2023 Galois Contest
Solutions
(Grade 10)

Wednesday, April 5, 2023
(in North America and South America)

Thursday, April 6, 2023
(outside of North American and South America)

1. A grid with 12 rows and 15 columns has $12 \times 15 = 180$ pieces.
2. Solution 1
  
  We begin by recognizing that the middle pieces in each grid form a rectangle.
  In a grid with 6 rows, the 1st row and the 6th row are each composed entirely of edge pieces, and thus the grid has $6 - 2 = 4$ rows that contain some middle pieces.

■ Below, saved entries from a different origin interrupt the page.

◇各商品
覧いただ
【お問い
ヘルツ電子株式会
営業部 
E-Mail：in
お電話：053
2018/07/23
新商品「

  In each of these 4 rows, the 1st column and the 4th column are each composed entirely of edge pieces, and thus the grid has $4 - 2 = 2$ columns that contain some middle pieces.

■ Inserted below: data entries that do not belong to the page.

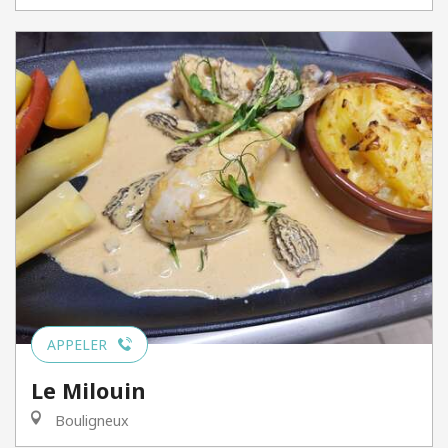
APPELER
Le Milouin
Bouligneux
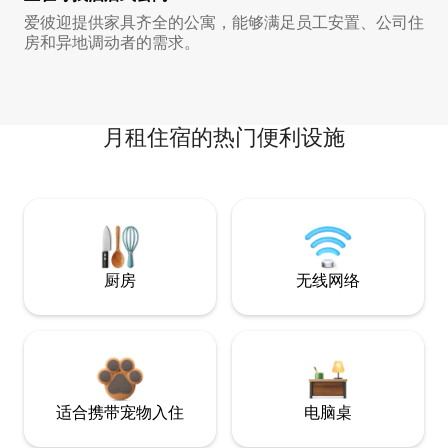
爱彼迎提供家具齐全的公寓，能够满足员工安置、公司住
房和异地调动者的需求。
月租住宿的热门便利设施
厨房
无线网络
适合携带宠物入住
电脑桌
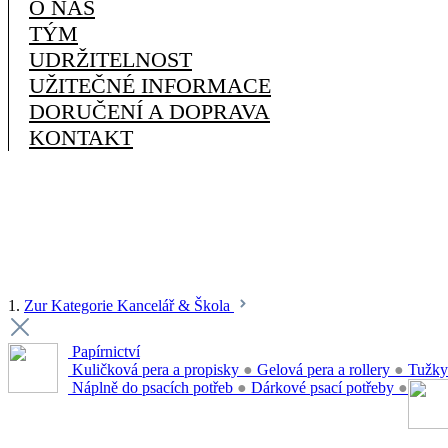
O NÁS
TÝM
UDRŽITELNOST
UŽITEČNÉ INFORMACE
DORUČENÍ A DOPRAVA
KONTAKT
1.
Zur Kategorie Kancelář & Škola
Papírnictví
Kuličková pera a propisky
●
Gelová pera a rollery
●
Tužky
Náplně do psacích potřeb
●
Dárkové psací potřeby
●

  Therefore, a grid with 6 rows and 4 columns contains a rectangular grid of middle pieces having 4 rows and 2 columns, and thus has $4 \times 2 = 8$ middle pieces.
  
  Solution 2
  
  A grid with 6 rows and 4 columns has $6 \times 4 = 24$ pieces.
  We proceed to find the number of edge pieces, and then subtract this number from 24 to determine the number of middle pieces.
  The first column of the grid contains 6 edge pieces (since there are 6 rows), and the fourth column of the grid also contains 6 edge pieces.
  The first row of the grid contains 4 edge pieces (since there are 4 columns).
  However, the first and last of these edge pieces (the top left and right corners of the grid) were previously included in the count of edge pieces in the first and last columns, respectively, and so there are $4 - 2 = 2$ additional edge pieces in the first row.
  Similarly, there are 2 additional edge pieces in the sixth row.
  Thus, there are $6 + 6 + 2 + 2 = 16$ edge pieces, and so there are $24 - 16 = 8$ middle pieces.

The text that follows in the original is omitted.